Wednesday, July 11, 2007

Ten Years of Keeping my Thoughts Public

About ten years ago I started keeping my on-line journal, Natural Rearing Notes. Back in 1997/1998 natural rearing was not terribly common; feeding a raw diet was considered dangerous and impractical, and it still is to some extent; not vaccinating, the same, dangerous and stupid. I brought a lot of abuse upon myself through my writings, both in Natural Rearing Notes and on various e-mail groups.

I have maintained my stance on both raw feeding and vaccination. I don’t talk about it as much any more. I guess I don’t have the energy anymore. I wrote and published what can be considered a manual for anyone interested in feeding a raw diet to their cat: Raising Cats Naturally. I can gauge the general public’s interest in raw feeding by book sales: they are interested. That is a good thing. While I think about re-writing Raising Cats Naturally, the methods described in the book are still sound. I should update the vaccination chapter, one day.

I am no longer breeding purebred cats. Raising four generations of cats on the diet detailed in Raising Cats Naturally is proof enough that the diet is sound; raising four generations of cats without any of the normal vaccinations is proof enough that vaccinations are really not necessary for good health. My cattery didn’t suffer any plagues that could be vaccinated against and my cats, in general, were healthy and thrived. That doesn’t mean they never got sick. Of course they did, but given what I knew conventional catteries suffered, my cats’ illnesses were minor.

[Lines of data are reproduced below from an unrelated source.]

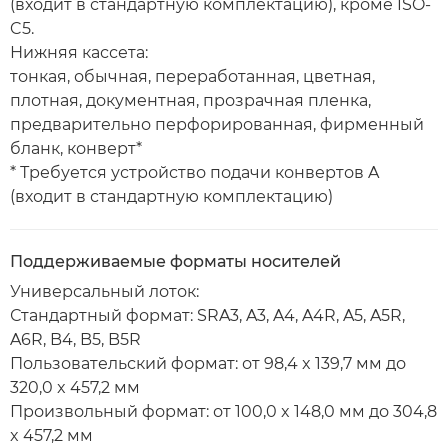
(входит в стандартную комплектацию), кроме ISO-
C5.
Нижняя кассета:
тонкая, обычная, переработанная, цветная,
плотная, документная, прозрачная пленка,
предварительно перфорированная, фирменный
бланк, конверт*
* Требуется устройство подачи конвертов A
(входит в стандартную комплектацию)
Поддерживаемые форматы носителей
Универсальный лоток:
Стандартный формат: SRA3, A3, A4, A4R, A5, A5R,
A6R, B4, B5, B5R
Пользовательский формат: от 98,4 x 139,7 мм до
320,0 x 457,2 мм
Произвольный формат: от 100,0 x 148,0 мм до 304,8
x 457,2 мм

Today I live with five purebred and six random bred cats. It is the random bred cats that really sparkle, both in health and temperament. They are a delight (albeit sometimes a pain) to live with. Whenever one breeds for a particular trait, be it confirmation, color or working ability, you loose something along the way. I did it, I bred for a particular look, I was showing my cats much of the time I bred them. I couldn’t very well show something that didn’t meet the standard, so I bred to meet the standard. In the cat world, people who breed cats but don’t show them are considered backyard breeders. Anyone that does anything at all different from the norm is often ostracized. People are so much like sheep.

I don’t like myself too much; perhaps if I did I wouldn’t bring so much grief upon myself by my actions. I suppose at 47 I’m not going to change. It is what it is.